BARRIERE NON TARIFFARIE

Restrizioni di natura non tariffaria applicate al fine di regolamentare le importazioni. Prima dell’Uruguay round le regole del GATT si concentravano prevalentemente su questioni concernenti tariffe e prezzi. L’attenuazione dell’incidenza delle barriere non tariffarie al commercio è stata oggetto di discussione e di trattativa durante i negoziati dell’Uruguay Round. In questa occasione sono state estese le regole del GATT fino a coprire le barriere non tariffarie. Tali regole riguardano anche leggi e barriere concernenti la tutela dei consumatori per ciò che riguarda standard alimentari e sanitari, tassazione, politiche di investimento ed altre leggi nazionali che hanno un impatto sul commercio. In sintesi le barriere non tariffarie possono distinguersi in quelle che sfuggono alla regolamentazione WTO e quelle che invece la sfruttano a proprio vantaggio. Nella prima categoria ricadono quei provvedimenti, facilmente identificabili, di restrizione all’export operati da partner commerciali, come p.e. gli accordi volontari di restrizione all’export (Voluntary Export Restraints-VER), le quote all’import, le concessioni non automatiche di licenze all’importazione e i contingentamenti, i dazi variabili ed altri provvedimenti, mentre la seconda comprende misure come p.e. l’imposizione di dazi anti-sussidi, di dazi antidumping, di bande di prezzo delle importazioni. Nell’ambito della CE l’abolizione delle barriere non tariffarie agli scambi intra-comunitari di beni e di servizi rappresenta il principale strumento per l’attuazione del programma di completamento del mercato interno europeo da realizzarsi entro la fine del 1992. Le barriere non tariffarie, delle quali è prevista l’abolizione, sono state raggruppate in tre grandi tipologie: barriere fisiche, barriere tecniche e barriere fiscali.

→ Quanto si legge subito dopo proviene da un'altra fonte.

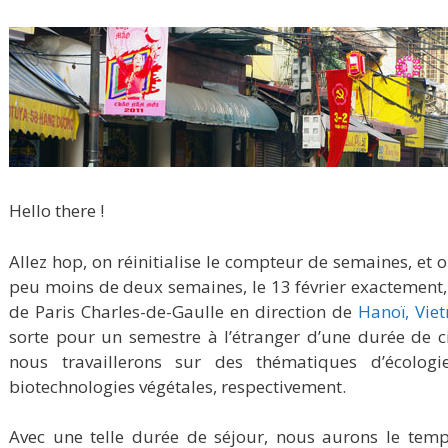
Hello there !
Allez hop, on réinitialise le compteur de semaines, et on
peu moins de deux semaines, le 13 février exactement,
de Paris Charles-de-Gaulle en direction de
Hanoï, Vie
sorte pour un semestre à l’étranger d’une durée de 
nous travaillerons sur des thématiques d’écolog
biotechnologies végétales, respectivement.
Avec une telle durée de séjour, nous aurons le tem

La loro rimozione permetterà, grazie ad un più intenso e pronto sfruttamento delle economie di scala, di ottenere consistenti riduzioni sia nei costi di produzione, che, conseguentemente, nei prezzi finali di vendita all’interno del mercato unico europeo, a tutto beneficio dei consumatori e dei produttori europei, i quali vedranno accrescere la competitività internazionale dell’industria europea.